# [Aim of the task]
Among the entries below, tally each line containing "align"; respond with the total only.

# [Available records]
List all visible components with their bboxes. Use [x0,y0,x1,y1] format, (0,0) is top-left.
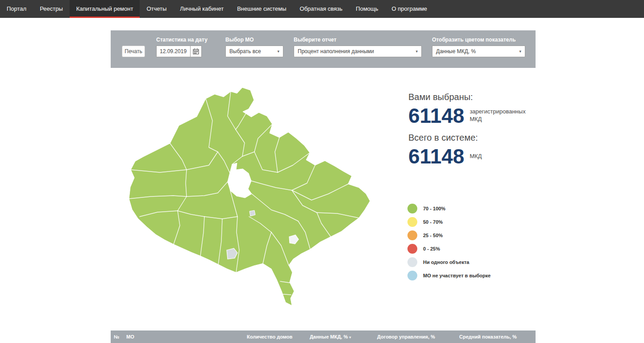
total-stat-unit: МКД [469,153,538,160]
total-stat-value: 61148 [408,146,464,167]
indicator-filter-label: Отобразить цветом показатель [432,37,516,43]
legend-swatch-green [407,204,417,213]
col-mkd-data-label: Данные МКД, % [310,334,348,339]
col-house-count[interactable]: Количество домов [247,330,292,343]
nav-item-help[interactable]: Помощь [349,0,385,18]
filter-toolbar: Печать Статистика на дату Выбор МО [111,30,536,68]
mo-select-value: Выбрать все [229,48,261,54]
mo-filter-label: Выбор МО [225,37,254,43]
col-management-contract[interactable]: Договор управления, % [377,330,435,343]
legend-item: 70 - 100% [407,204,490,213]
nav-item-feedback[interactable]: Обратная связь [293,0,349,18]
legend-label: 0 - 25% [423,246,440,251]
print-button[interactable]: Печать [122,46,145,57]
total-stat-label: Всего в системе: [408,133,538,143]
col-number: № [114,330,119,343]
legend-item: 0 - 25% [407,244,490,254]
selected-stat-unit: зарегистрированных МКД [469,108,538,123]
nav-item-external-systems[interactable]: Внешние системы [230,0,293,18]
nav-item-registries[interactable]: Реестры [33,0,70,18]
date-picker [156,46,202,57]
legend-swatch-gray [407,257,417,267]
legend-label: МО не участвует в выборке [423,273,490,278]
nav-item-personal-cabinet[interactable]: Личный кабинет [173,0,230,18]
selected-stat-label: Вами выбраны: [408,92,538,102]
legend-label: 50 - 70% [423,219,443,225]
calendar-button[interactable] [190,46,202,57]
indicator-select[interactable]: Данные МКД, % ▾ [432,46,525,57]
calendar-icon [193,48,199,54]
sort-caret-icon: ▾ [349,335,351,339]
report-select[interactable]: Процент наполнения данными ▾ [294,46,422,57]
report-filter-label: Выберите отчет [294,37,337,43]
nav-item-capital-repair[interactable]: Капитальный ремонт [70,0,140,18]
moscow-oblast-map[interactable] [115,85,374,313]
legend-swatch-orange [407,230,417,240]
results-table-header: № МО Количество домов Данные МКД, %▾ Дог… [111,330,536,343]
legend-item: 25 - 50% [407,230,490,240]
capital-repair-report-page: Портал Реестры Капитальный ремонт Отчеты… [0,0,644,343]
chevron-down-icon: ▾ [519,49,521,54]
date-filter-label: Статистика на дату [156,37,208,43]
chevron-down-icon: ▾ [415,49,418,54]
legend-swatch-red [407,244,417,254]
indicator-select-value: Данные МКД, % [436,48,476,54]
map-legend: 70 - 100% 50 - 70% 25 - 50% 0 - 25% Ни о… [407,204,490,284]
legend-item: МО не участвует в выборке [407,271,490,280]
chevron-down-icon: ▾ [277,49,279,54]
top-nav: Портал Реестры Капитальный ремонт Отчеты… [0,0,644,18]
nav-item-reports[interactable]: Отчеты [140,0,173,18]
col-average-indicator[interactable]: Средний показатель, % [459,330,517,343]
mo-select[interactable]: Выбрать все ▾ [225,46,283,57]
legend-item: 50 - 70% [407,217,490,227]
legend-item: Ни одного объекта [407,257,490,267]
selected-stat-value: 61148 [408,105,464,126]
statistics-panel: Вами выбраны: 61148 зарегистрированных М… [408,92,538,174]
col-mo: МО [126,330,134,343]
nav-item-portal[interactable]: Портал [0,0,33,18]
date-input[interactable] [156,46,190,57]
col-mkd-data[interactable]: Данные МКД, %▾ [310,330,351,343]
legend-label: 25 - 50% [423,233,443,238]
legend-swatch-blue [407,271,417,280]
nav-item-about[interactable]: О программе [385,0,434,18]
district-no-objects[interactable] [249,210,255,216]
report-select-value: Процент наполнения данными [298,48,374,54]
legend-label: Ни одного объекта [423,259,469,265]
legend-swatch-yellow [407,217,417,227]
legend-label: 70 - 100% [423,206,445,211]
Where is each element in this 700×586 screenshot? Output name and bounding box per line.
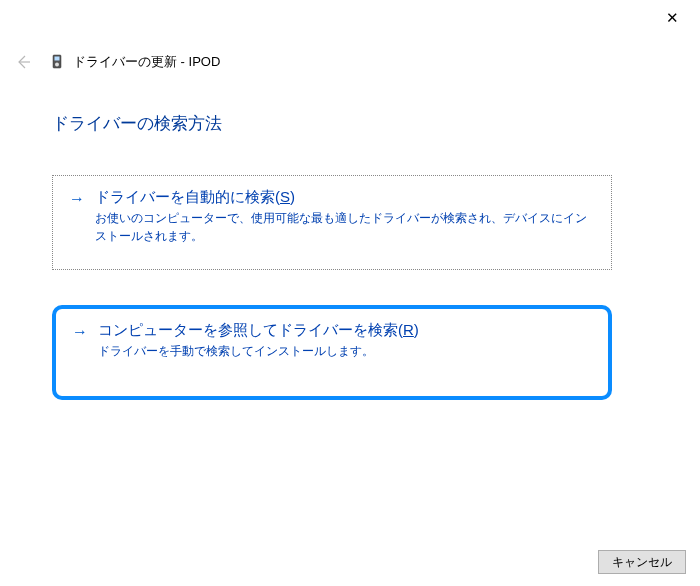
device-icon xyxy=(51,54,65,70)
title-area: ドライバーの更新 - IPOD xyxy=(51,53,220,71)
back-arrow-icon xyxy=(14,53,32,71)
page-heading: ドライバーの検索方法 xyxy=(52,113,222,135)
dialog-title: ドライバーの更新 - IPOD xyxy=(73,53,220,71)
svg-point-2 xyxy=(55,63,59,67)
back-button xyxy=(13,52,33,72)
svg-rect-1 xyxy=(55,57,60,61)
close-icon: ✕ xyxy=(666,9,679,27)
option-auto-description: お使いのコンピューターで、使用可能な最も適したドライバーが検索され、デバイスにイ… xyxy=(95,209,595,245)
option-row: → ドライバーを自動的に検索(S) お使いのコンピューターで、使用可能な最も適し… xyxy=(69,188,595,245)
option-auto-search[interactable]: → ドライバーを自動的に検索(S) お使いのコンピューターで、使用可能な最も適し… xyxy=(52,175,612,270)
option-manual-description: ドライバーを手動で検索してインストールします。 xyxy=(98,342,419,360)
option-manual-title: コンピューターを参照してドライバーを検索(R) xyxy=(98,321,419,340)
arrow-right-icon: → xyxy=(69,190,85,208)
header-row: ドライバーの更新 - IPOD xyxy=(13,52,220,72)
option-row: → コンピューターを参照してドライバーを検索(R) ドライバーを手動で検索してイ… xyxy=(72,321,592,360)
close-button[interactable]: ✕ xyxy=(656,6,688,30)
cancel-button[interactable]: キャンセル xyxy=(598,550,686,574)
option-manual-search[interactable]: → コンピューターを参照してドライバーを検索(R) ドライバーを手動で検索してイ… xyxy=(52,305,612,400)
arrow-right-icon: → xyxy=(72,323,88,341)
option-auto-title: ドライバーを自動的に検索(S) xyxy=(95,188,595,207)
option-text: コンピューターを参照してドライバーを検索(R) ドライバーを手動で検索してインス… xyxy=(98,321,419,360)
option-text: ドライバーを自動的に検索(S) お使いのコンピューターで、使用可能な最も適したド… xyxy=(95,188,595,245)
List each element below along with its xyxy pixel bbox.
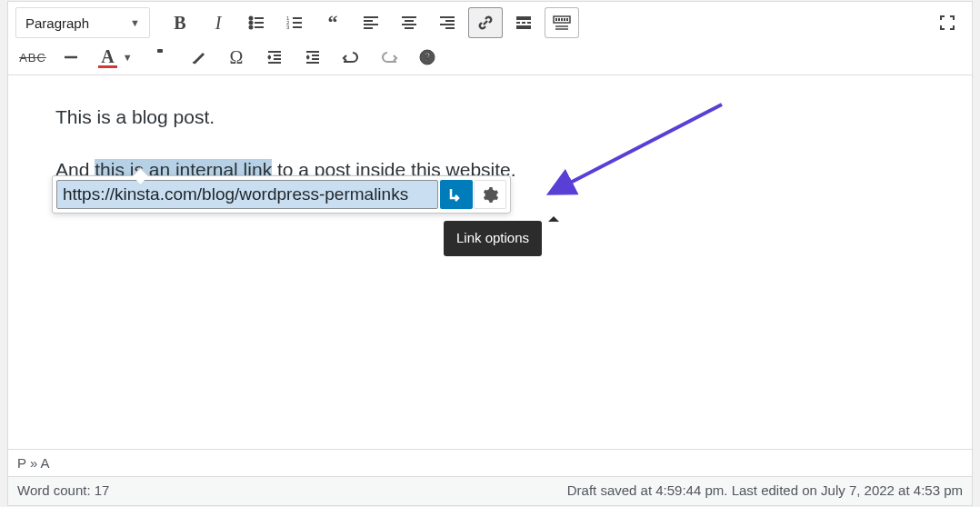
strikethrough-button[interactable]: ABC <box>15 42 50 73</box>
text-color-button[interactable]: A ▼ <box>92 42 139 73</box>
link-button[interactable] <box>468 7 503 38</box>
apply-link-button[interactable] <box>440 180 473 209</box>
numbered-list-button[interactable]: 123 <box>277 7 312 38</box>
link-url-input[interactable] <box>56 180 438 209</box>
editor-wrapper: Paragraph ▼ B I 123 “ <box>7 1 973 506</box>
text-color-icon: A <box>98 47 116 68</box>
svg-text:3: 3 <box>286 25 290 30</box>
paste-as-text-button[interactable]: T <box>143 42 177 73</box>
svg-rect-33 <box>564 18 565 21</box>
svg-text:?: ? <box>424 51 430 64</box>
italic-button[interactable]: I <box>201 7 235 38</box>
element-path[interactable]: P » A <box>8 450 972 477</box>
svg-point-0 <box>250 17 253 20</box>
indent-button[interactable] <box>295 42 330 73</box>
editor-footer: P » A Word count: 17 Draft saved at 4:59… <box>8 449 972 505</box>
outdent-button[interactable] <box>257 42 292 73</box>
svg-point-2 <box>250 22 253 25</box>
fullscreen-button[interactable] <box>930 7 965 38</box>
align-left-button[interactable] <box>354 7 388 38</box>
svg-rect-32 <box>561 18 563 21</box>
svg-text:T: T <box>157 54 163 63</box>
svg-rect-28 <box>516 25 531 29</box>
align-center-button[interactable] <box>392 7 426 38</box>
bullet-list-button[interactable] <box>239 7 274 38</box>
svg-rect-39 <box>157 49 163 53</box>
undo-button[interactable] <box>334 42 368 73</box>
svg-rect-31 <box>558 18 560 21</box>
help-button[interactable]: ? <box>410 42 445 73</box>
align-right-button[interactable] <box>430 7 465 38</box>
blockquote-button[interactable]: “ <box>315 7 350 38</box>
toolbar-toggle-button[interactable] <box>545 7 579 38</box>
chevron-down-icon: ▼ <box>130 17 140 28</box>
chevron-down-icon: ▼ <box>123 52 133 63</box>
read-more-button[interactable] <box>506 7 541 38</box>
special-character-button[interactable]: Ω <box>219 42 254 73</box>
horizontal-rule-button[interactable] <box>54 42 88 73</box>
link-settings-button[interactable] <box>474 180 506 209</box>
svg-point-4 <box>250 26 253 29</box>
toolbar: Paragraph ▼ B I 123 “ <box>8 2 972 75</box>
format-dropdown[interactable]: Paragraph ▼ <box>15 7 150 38</box>
svg-rect-34 <box>566 18 568 21</box>
save-status: Draft saved at 4:59:44 pm. Last edited o… <box>567 482 963 498</box>
bold-button[interactable]: B <box>163 7 197 38</box>
svg-rect-30 <box>555 18 557 21</box>
clear-formatting-button[interactable] <box>181 42 215 73</box>
svg-rect-24 <box>516 16 531 20</box>
redo-button[interactable] <box>372 42 406 73</box>
editor-content[interactable]: This is a blog post. And this is an inte… <box>8 75 972 449</box>
tooltip: Link options <box>444 221 542 256</box>
word-count: Word count: 17 <box>17 482 109 498</box>
format-label: Paragraph <box>25 15 89 31</box>
link-popup <box>52 175 511 214</box>
paragraph: This is a blog post. <box>55 103 925 132</box>
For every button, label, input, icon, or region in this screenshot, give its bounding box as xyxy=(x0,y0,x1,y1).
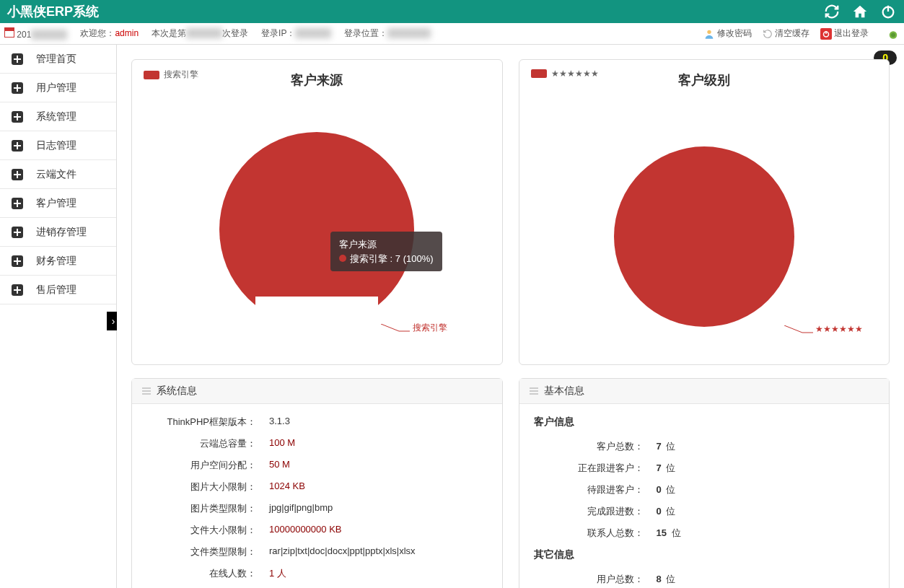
chart-customer-level: ★★★★★★ 客户级别 ★★★★★★ xyxy=(519,59,890,365)
info-value: 15 位 xyxy=(657,527,681,540)
sidebar-item-inventory[interactable]: 进销存管理 xyxy=(0,218,116,247)
status-bar: 201xxxxx 欢迎您：admin 本次是第xx次登录 登录IP：xxxxxx… xyxy=(0,23,904,45)
info-value: 7 位 xyxy=(657,440,676,453)
pie-slice-label: ★★★★★★ xyxy=(784,324,863,334)
login-ip: 登录IP：xxxxxxx xyxy=(261,27,331,40)
sidebar-item-cloud[interactable]: 云端文件 xyxy=(0,160,116,189)
legend-swatch xyxy=(144,71,159,79)
info-label: 文件类型限制： xyxy=(146,545,269,558)
info-row: 联系人总数：15 位 xyxy=(534,522,875,544)
sidebar-item-label: 管理首页 xyxy=(36,53,76,66)
sidebar-item-system[interactable]: 系统管理 xyxy=(0,102,116,131)
sidebar-item-users[interactable]: 用户管理 xyxy=(0,74,116,102)
info-label: ThinkPHP框架版本： xyxy=(146,416,269,429)
panel-header: 系统信息 xyxy=(132,379,502,404)
info-row: 文件大小限制：10000000000 KB xyxy=(146,519,488,541)
sidebar-item-finance[interactable]: 财务管理 xyxy=(0,247,116,276)
refresh-icon[interactable] xyxy=(823,3,841,20)
sidebar: 管理首页 用户管理 系统管理 日志管理 云端文件 客户管理 进销存管理 财务管理… xyxy=(0,45,117,588)
sidebar-item-aftersale[interactable]: 售后管理 xyxy=(0,276,116,304)
info-label: 用户空间分配： xyxy=(146,459,269,472)
info-value: 8 位 xyxy=(657,573,676,586)
chart-legend[interactable]: ★★★★★★ xyxy=(531,69,599,79)
info-value: 0 位 xyxy=(657,483,676,496)
change-password-link[interactable]: 修改密码 xyxy=(703,27,752,40)
info-value: 10000000000 KB xyxy=(269,524,341,537)
sidebar-item-label: 售后管理 xyxy=(36,284,76,297)
svg-point-2 xyxy=(707,30,711,33)
info-row: 正在跟进客户：7 位 xyxy=(534,457,875,479)
info-label: 在线人数： xyxy=(146,567,269,580)
chart-tooltip: 客户来源 搜索引擎 : 7 (100%) xyxy=(330,232,442,271)
info-row: 待跟进客户：0 位 xyxy=(534,479,875,501)
plus-icon xyxy=(12,53,23,65)
info-row: 图片大小限制：1024 KB xyxy=(146,476,488,498)
legend-swatch xyxy=(531,69,547,78)
info-row: 用户总数：8 位 xyxy=(534,569,875,588)
info-label: 联系人总数： xyxy=(534,527,657,540)
info-value: 3.1.3 xyxy=(269,416,290,429)
svg-line-9 xyxy=(784,325,802,333)
plus-icon xyxy=(12,255,23,267)
sidebar-item-label: 进销存管理 xyxy=(36,226,87,239)
sidebar-item-label: 日志管理 xyxy=(36,139,76,152)
info-value: 0 位 xyxy=(657,505,676,518)
basic-info-panel: 基本信息 客户信息 客户总数：7 位正在跟进客户：7 位待跟进客户：0 位完成跟… xyxy=(519,378,890,588)
pie-slice[interactable] xyxy=(614,146,794,327)
home-icon[interactable] xyxy=(851,3,869,20)
info-label: 完成跟进数： xyxy=(534,505,657,518)
date-display: 201xxxxx xyxy=(4,27,67,40)
pie-slice-label: 搜索引擎 xyxy=(381,322,447,334)
login-count: 本次是第xx次登录 xyxy=(152,27,248,40)
plus-icon xyxy=(12,140,23,152)
info-label: 客户总数： xyxy=(534,440,657,453)
svg-point-6 xyxy=(891,32,895,37)
power-icon[interactable] xyxy=(879,3,897,20)
info-value: 100 M xyxy=(269,437,295,450)
sidebar-item-label: 系统管理 xyxy=(36,110,76,123)
chart-legend[interactable]: 搜索引擎 xyxy=(144,69,198,81)
list-icon xyxy=(142,387,151,395)
plus-icon xyxy=(12,82,23,94)
welcome-text: 欢迎您：admin xyxy=(80,27,139,40)
info-label: 文件大小限制： xyxy=(146,524,269,537)
plus-icon xyxy=(12,169,23,180)
svg-line-7 xyxy=(381,324,399,331)
clear-cache-link[interactable]: 清空缓存 xyxy=(763,27,809,40)
info-value: jpg|gif|png|bmp xyxy=(269,502,333,515)
pie-slice[interactable] xyxy=(219,132,414,327)
section-title: 客户信息 xyxy=(534,416,875,429)
info-row: ThinkPHP框架版本：3.1.3 xyxy=(146,411,488,433)
info-value: 7 位 xyxy=(657,462,676,475)
list-icon xyxy=(530,387,538,395)
info-row: 图片类型限制：jpg|gif|png|bmp xyxy=(146,498,488,519)
logout-link[interactable]: 退出登录 xyxy=(820,27,869,40)
info-label: 正在跟进客户： xyxy=(534,462,657,475)
info-value: 1 人 xyxy=(269,567,286,580)
info-value: 1024 KB xyxy=(269,481,305,493)
info-label: 云端总容量： xyxy=(146,437,269,450)
info-label: 图片大小限制： xyxy=(146,481,269,493)
panel-header: 基本信息 xyxy=(519,379,890,404)
info-label: 用户总数： xyxy=(534,573,657,586)
sidebar-item-logs[interactable]: 日志管理 xyxy=(0,131,116,160)
info-value: rar|zip|txt|doc|docx|ppt|pptx|xls|xlsx xyxy=(269,545,416,558)
sidebar-item-label: 财务管理 xyxy=(36,255,76,268)
legend-label: 搜索引擎 xyxy=(164,69,198,81)
sidebar-item-home[interactable]: 管理首页 xyxy=(0,45,116,74)
plus-icon xyxy=(12,227,23,238)
section-title: 其它信息 xyxy=(534,548,875,561)
info-value: 50 M xyxy=(269,459,290,472)
info-row: 云端总容量：100 M xyxy=(146,433,488,455)
info-row: 用户空间分配：50 M xyxy=(146,455,488,476)
plus-icon xyxy=(12,198,23,209)
info-label: 待跟进客户： xyxy=(534,483,657,496)
sidebar-item-label: 用户管理 xyxy=(36,82,76,95)
sidebar-item-label: 客户管理 xyxy=(36,197,76,210)
system-info-panel: 系统信息 ThinkPHP框架版本：3.1.3云端总容量：100 M用户空间分配… xyxy=(131,378,503,588)
login-location: 登录位置：xxxxxxxxxx xyxy=(344,27,431,40)
sidebar-item-customers[interactable]: 客户管理 xyxy=(0,189,116,218)
app-title: 小黑侠ERP系统 xyxy=(7,3,823,20)
main-content: 0 搜索引擎 客户来源 搜索引擎 xyxy=(117,45,904,588)
calendar-icon xyxy=(4,27,14,38)
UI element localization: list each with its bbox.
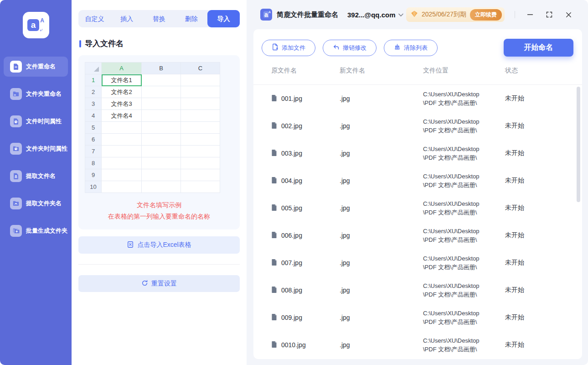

# [Written response]
3